• **What is being asked**
All entries below must be written out verbatim, and the images must be dropped.

Transcribed page contents
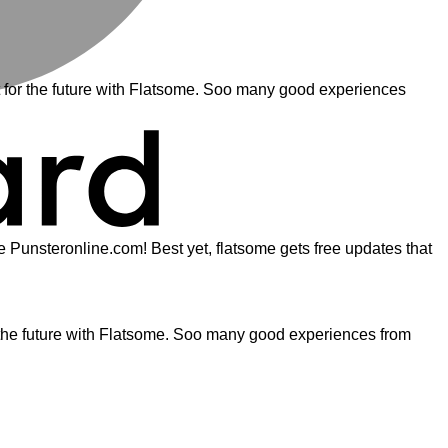
for the future with Flatsome. Soo many good experiences
ite Punsteronline.com! Best yet, flatsome gets free updates that
the future with Flatsome. Soo many good experiences from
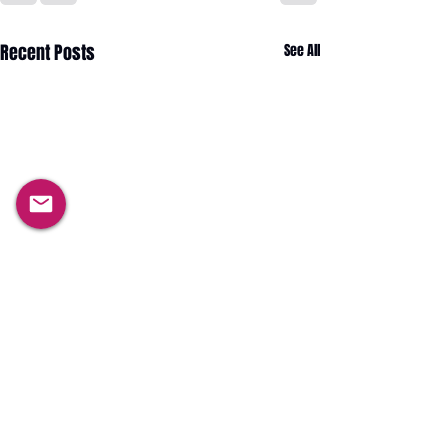
Recent Posts
See All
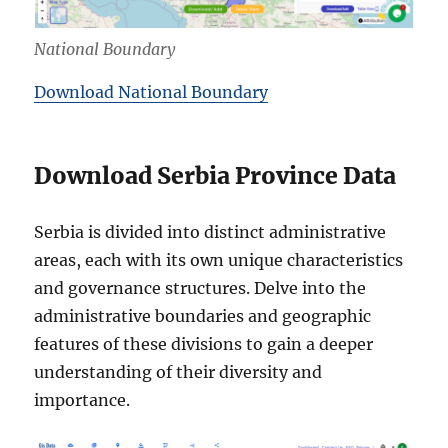
National Boundary
Download National Boundary
Download Serbia Province Data
Serbia is divided into distinct administrative
areas, each with its own unique characteristics
and governance structures. Delve into the
administrative boundaries and geographic
features of these divisions to gain a deeper
understanding of their diversity and
importance.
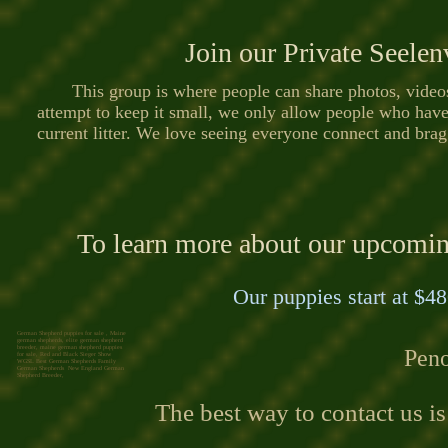
Join our Private Seele
This group is where people can share photos, videos,
attempt to keep it small, we only allow people who hav
current litter. We love seeing everyone connect and brag
To learn more about our upcoming 
Our puppies start at $48
German Shepherd puppies for sale , Maine
german shepherds, elite german shepherd
breeder, maine german shepherd puppies
Peno
for sale, Red and Black Sieger Show
WGSL Best German Shepherds Family
German Shepherds New England German
Shepherd Breeder,
The best way to contact us i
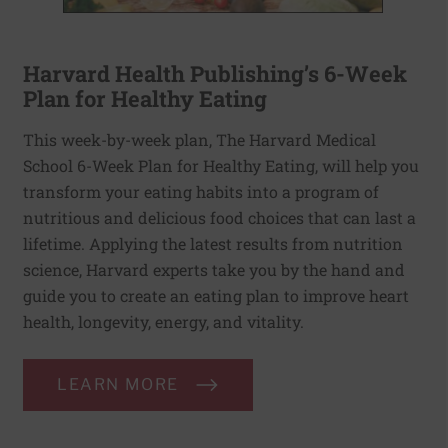
Harvard Health Publishing’s 6-Week
Plan for Healthy Eating
This week-by-week plan, The Harvard Medical
School 6-Week Plan for Healthy Eating, will help you
transform your eating habits into a program of
nutritious and delicious food choices that can last a
lifetime. Applying the latest results from nutrition
science, Harvard experts take you by the hand and
guide you to create an eating plan to improve heart
health, longevity, energy, and vitality.
LEARN MORE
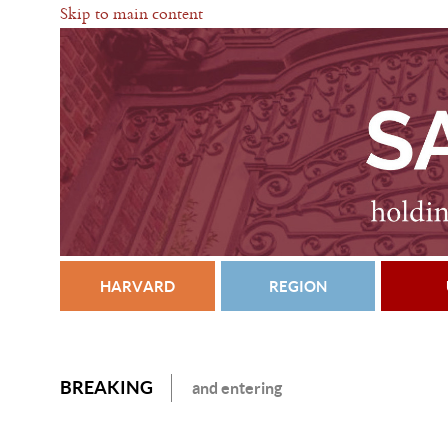
Skip to main content
HARVARD
REGION
BREAKING
and entering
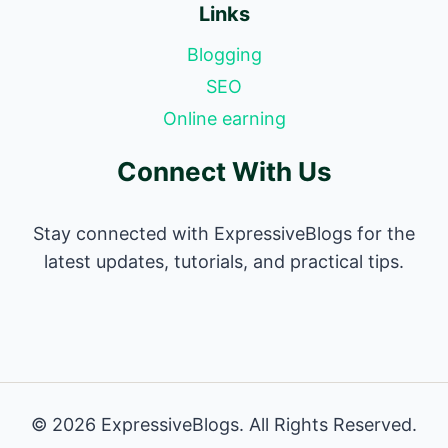
Links
Blogging
SEO
Online earning
Connect With Us
Stay connected with ExpressiveBlogs for the
latest updates, tutorials, and practical tips.
© 2026 ExpressiveBlogs. All Rights Reserved.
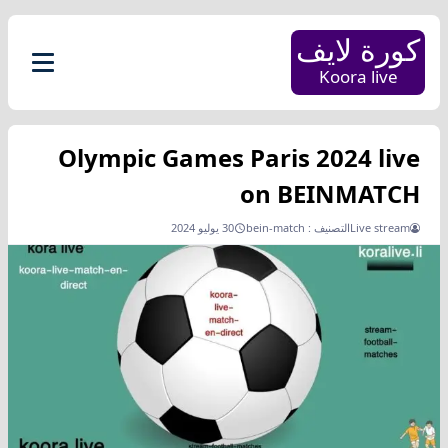
كورة لايف
Koora live
Olympic Games Paris 2024 live
on BEINMATCH
30 يوليو 2024
bein-match
التصنيف :
Live stream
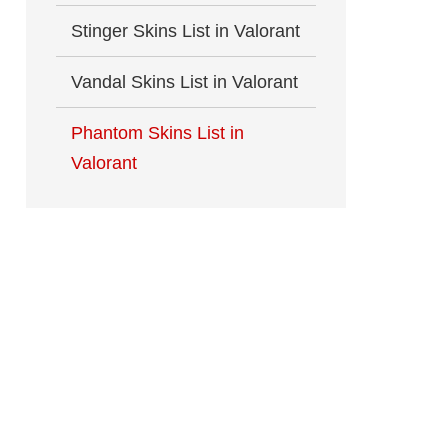
Stinger Skins List in Valorant
Vandal Skins List in Valorant
Phantom Skins List in
Valorant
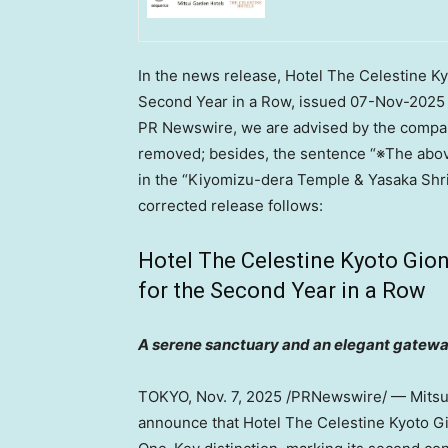
In the news release, Hotel The Celestine 
Second Year in a Row, issued
07-Nov-2025
PR Newswire, we are advised by the company
removed; besides, the sentence “※The above
in the “Kiyomizu-dera Temple & Yasaka Shri
corrected release follows:
Hotel The Celestine Kyoto Gi
for the Second Year in a Row
A serene sanctuary and an elegant gatewa
TOKYO
,
Nov. 7, 2025
/PRNewswire/ — Mitsui 
announce that Hotel The Celestine Kyoto G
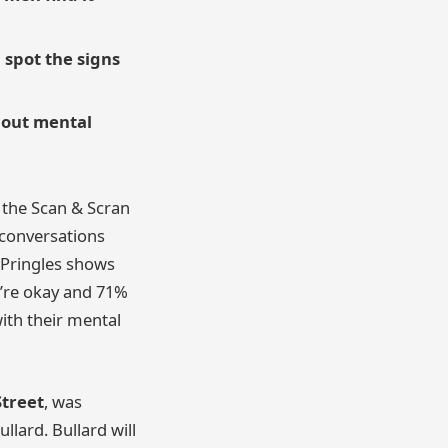
 spot the signs
bout mental
 the Scan & Scran
y conversations
 Pringles shows
y’re okay and 71%
ith their mental
Street
, was
lard. Bullard will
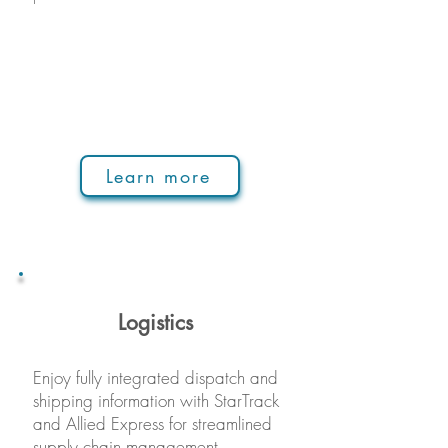
Learn more
Logistics
Enjoy fully integrated dispatch and
shipping information with StarTrack
and Allied Express for streamlined
supply chain management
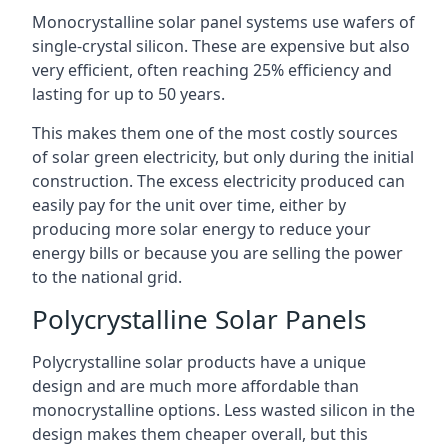
Monocrystalline solar panel systems use wafers of
single-crystal silicon. These are expensive but also
very efficient, often reaching 25% efficiency and
lasting for up to 50 years.
This makes them one of the most costly sources
of solar green electricity, but only during the initial
construction. The excess electricity produced can
easily pay for the unit over time, either by
producing more solar energy to reduce your
energy bills or because you are selling the power
to the national grid.
Polycrystalline Solar Panels
Polycrystalline solar products have a unique
design and are much more affordable than
monocrystalline options. Less wasted silicon in the
design makes them cheaper overall, but this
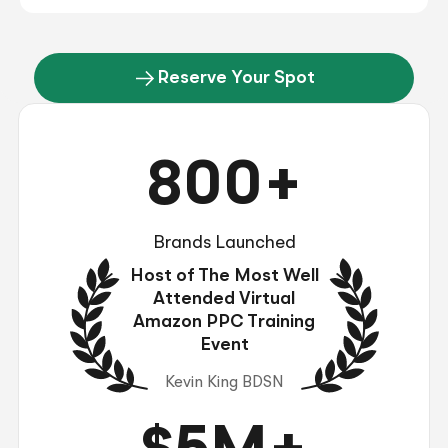
Reserve Your Spot
800+
Brands Launched
Host of The Most Well
Attended Virtual
Amazon PPC Training
Event
Kevin King BDSN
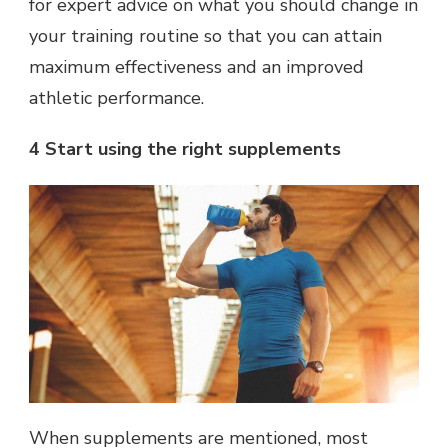
for expert advice on what you should change in
your training routine so that you can attain
maximum effectiveness and an improved
athletic performance.
4 Start using the right supplements
When supplements are mentioned, most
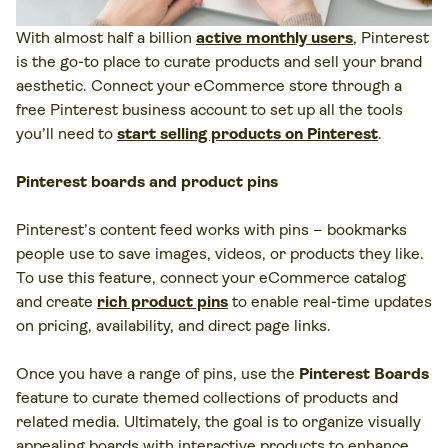
With almost half a billion
active monthly users
, Pinterest
is the go-to place to curate products and sell your brand
aesthetic. Connect your eCommerce store through a
free Pinterest business account to set up all the tools
you’ll need to
start selling products on Pinterest
.
Pinterest boards and product pins
Pinterest’s content feed works with pins – bookmarks
people use to save images, videos, or products they like.
To use this feature, connect your eCommerce catalog
and create
rich product pins
to enable real-time updates
on pricing, availability, and direct page links.
Once you have a range of pins, use the
Pinterest Boards
feature to curate themed collections of products and
related media. Ultimately, the goal is to organize visually
appealing boards with interactive products to enhance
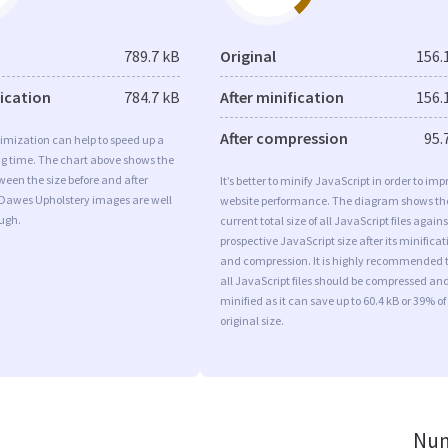
789.7 kB
Original
156.
fication
784.7 kB
After minification
156.
After compression
95.
imization can help to speed up a
ng time. The chart above shows the
ween the size before and after
It’s better to minify JavaScript in order to imp
 Dawes Upholstery images are well
website performance. The diagram shows th
ugh.
current total size of all JavaScript files agains
prospective JavaScript size after its minificat
and compression. It is highly recommended 
all JavaScript files should be compressed an
minified as it can save up to 60.4 kB or 39% of
original size.
Num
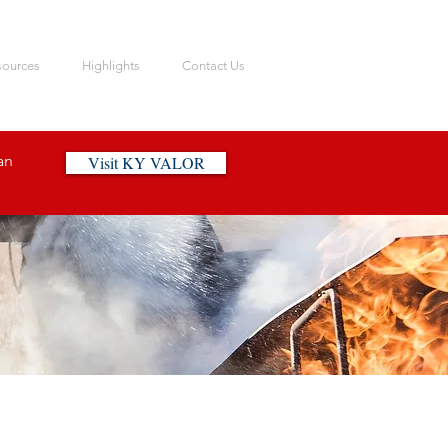
sources
Highlights
Contact Us
an
Visit KY VALOR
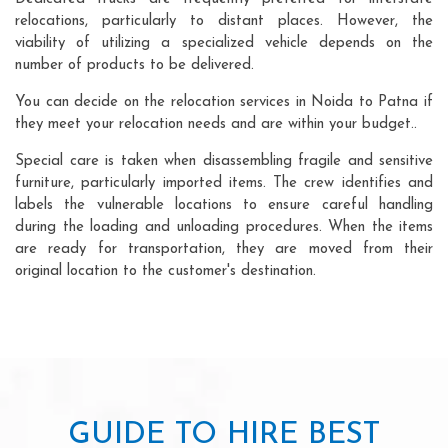
relocations, particularly to distant places. However, the
viability of utilizing a specialized vehicle depends on the
number of products to be delivered.
You can decide on the relocation services in Noida to Patna if
they meet your relocation needs and are within your budget..
Special care is taken when disassembling fragile and sensitive
furniture, particularly imported items. The crew identifies and
labels the vulnerable locations to ensure careful handling
during the loading and unloading procedures. When the items
are ready for transportation, they are moved from their
original location to the customer's destination.
GUIDE TO HIRE BEST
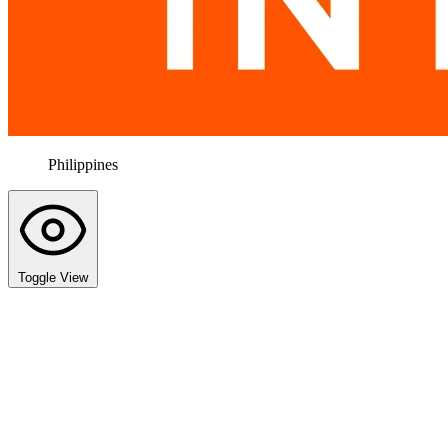
Philippines
Toggle View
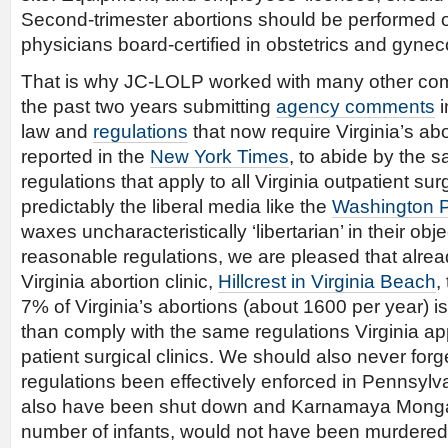
Second-trimester abortions should be performed 
physicians board-certified in obstetrics and gynec
That is why JC-LOLP worked with many other com
the past two years submitting
agency comments
i
law and
regulations
that now require Virginia’s abo
reported in the
New York Times
, to abide by the 
regulations that apply to all Virginia outpatient surg
predictably the liberal media like the
Washington Po
waxes uncharacteristically ‘libertarian’ in their obj
reasonable regulations, we are pleased that alre
Virginia abortion clinic,
Hillcrest in Virginia Beach
,
7% of Virginia’s abortions (about 1600 per year) i
than comply with the same regulations Virginia appl
patient surgical clinics. We should also never for
regulations been effectively enforced in Pennsylv
also have been shut down and Karnamaya Monga
number of infants, would not have been murdered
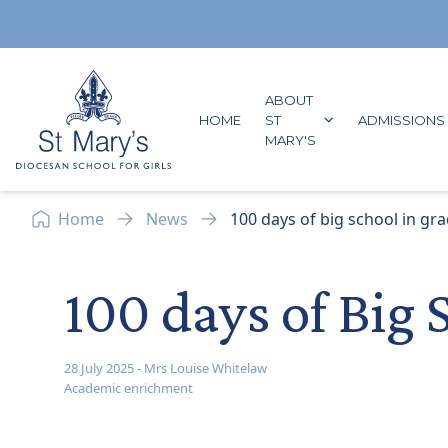
Skip to content
ABOUT
GO TO:
HOME
ST
ADMISSIONS
GO TO:
MARY'S
Home
News
100 days of big school in gra
100 days of Big 
28 July 2025
-
Mrs Louise Whitelaw
Academic enrichment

• **Answer to this task**
for the future with Flatsome. Soo many good experiences
ite Punsteronline.com! Best yet, flatsome gets free updates that
the future with Flatsome. Soo many good experiences from
Recent Posts
See All
National Boundary
Download National Boundary
Download Serbia Province Data
Serbia is divided into distinct administrative
areas, each with its own unique characteristics
and governance structures. Delve into the
administrative boundaries and geographic
features of these divisions to gain a deeper
understanding of their diversity and
importance.
Join our Private Seele
This group is where people can share photos, videos,
attempt to keep it small, we only allow people who hav
current litter. We love seeing everyone connect and brag
To learn more about our upcoming 
Our puppies start at $48
German Shepherd puppies for sale , Maine
german shepherds, elite german shepherd
breeder, maine german shepherd puppies
Peno
for sale, Red and Black Sieger Show
WGSL Best German Shepherds Family
German Shepherds New England German
Shepherd Breeder,
The best way to contact us i
Harvard Health Publishing’s 6-Week
Plan for Healthy Eating
This week-by-week plan, The Harvard Medical
School 6-Week Plan for Healthy Eating, will help you
transform your eating habits into a program of
nutritious and delicious food choices that can last a
lifetime. Applying the latest results from nutrition
science, Harvard experts take you by the hand and
guide you to create an eating plan to improve heart
health, longevity, energy, and vitality.
LEARN MORE
Skip to main content
HARVARD
REGION
BREAKING
and entering
Links
Blogging
SEO
Online earning
Connect With Us
Stay connected with ExpressiveBlogs for the
latest updates, tutorials, and practical tips.
© 2026 ExpressiveBlogs. All Rights Reserved.
كورة لايف
Koora live
Olympic Games Paris 2024 live
on BEINMATCH
30 يوليو 2024
bein-match
التصنيف :
Live stream
Stinger Skins List in Valorant
Vandal Skins List in Valorant
Phantom Skins List in
Valorant
In the news release, Hotel The Celestine 
Second Year in a Row, issued
07-Nov-2025
PR Newswire, we are advised by the company
removed; besides, the sentence “※The above
in the “Kiyomizu-dera Temple & Yasaka Shri
corrected release follows:
Hotel The Celestine Kyoto Gi
for the Second Year in a Row
A serene sanctuary and an elegant gatewa
TOKYO
,
Nov. 7, 2025
/PRNewswire/ — Mitsui 
announce that Hotel The Celestine Kyoto G
 spot the signs
bout mental
 the Scan & Scran
y conversations
 Pringles shows
y’re okay and 71%
ith their mental
Street
, was
lard. Bullard will
Learn more
Logistics
Enjoy fully integrated dispatch and
shipping information with StarTrack
and Allied Express for streamlined
supply chain management
Monocrystalline solar panel systems use wafers of
single-crystal silicon. These are expensive but also
very efficient, often reaching 25% efficiency and
lasting for up to 50 years.
This makes them one of the most costly sources
of solar green electricity, but only during the initial
construction. The excess electricity produced can
easily pay for the unit over time, either by
producing more solar energy to reduce your
energy bills or because you are selling the power
to the national grid.
Polycrystalline Solar Panels
Polycrystalline solar products have a unique
design and are much more affordable than
monocrystalline options. Less wasted silicon in the
design makes them cheaper overall, but this
Reserve Your Spot
800+
Brands Launched
Host of The Most Well
Attended Virtual
Amazon PPC Training
Event
Kevin King BDSN
for expert advice on what you should change in
your training routine so that you can attain
maximum effectiveness and an improved
athletic performance.
4 Start using the right supplements
When supplements are mentioned, most
With almost half a billion
active monthly users
, Pinterest
is the go-to place to curate products and sell your brand
aesthetic. Connect your eCommerce store through a
free Pinterest business account to set up all the tools
you’ll need to
start selling products on Pinterest
.
Pinterest boards and product pins
Pinterest’s content feed works with pins – bookmarks
people use to save images, videos, or products they like.
To use this feature, connect your eCommerce catalog
and create
rich product pins
to enable real-time updates
on pricing, availability, and direct page links.
Once you have a range of pins, use the
Pinterest Boards
feature to curate themed collections of products and
related media. Ultimately, the goal is to organize visually
appealing boards with interactive products to enhance
789.7 kB
Original
156.
fication
784.7 kB
After minification
156.
After compression
95.
imization can help to speed up a
ng time. The chart above shows the
ween the size before and after
It’s better to minify JavaScript in order to imp
 Dawes Upholstery images are well
website performance. The diagram shows th
ugh.
current total size of all JavaScript files agains
prospective JavaScript size after its minificat
and compression. It is highly recommended 
all JavaScript files should be compressed an
minified as it can save up to 60.4 kB or 39% of
original size.
Num
sources
Highlights
Contact Us
an
Visit KY VALOR
relocations, particularly to distant places. However, the
viability of utilizing a specialized vehicle depends on the
number of products to be delivered.
You can decide on the relocation services in Noida to Patna if
they meet your relocation needs and are within your budget..
Special care is taken when disassembling fragile and sensitive
furniture, particularly imported items. The crew identifies and
labels the vulnerable locations to ensure careful handling
during the loading and unloading procedures. When the items
are ready for transportation, they are moved from their
original location to the customer's destination.
GUIDE TO HIRE BEST
Philippines
Toggle View
Second-trimester abortions should be performed 
physicians board-certified in obstetrics and gynec
That is why JC-LOLP worked with many other com
the past two years submitting
agency comments
i
law and
regulations
that now require Virginia’s abo
reported in the
New York Times
, to abide by the 
regulations that apply to all Virginia outpatient surg
predictably the liberal media like the
Washington Po
waxes uncharacteristically ‘libertarian’ in their obj
reasonable regulations, we are pleased that alre
Virginia abortion clinic,
Hillcrest in Virginia Beach
,
7% of Virginia’s abortions (about 1600 per year) i
than comply with the same regulations Virginia appl
patient surgical clinics. We should also never for
regulations been effectively enforced in Pennsylv
also have been shut down and Karnamaya Monga
number of infants, would not have been murdered
Skip to content
ABOUT
GO TO:
HOME
ST
ADMISSIONS
GO TO:
MARY'S
Home
News
100 days of big school in gra
100 days of Big 
28 July 2025
-
Mrs Louise Whitelaw
Academic enrichment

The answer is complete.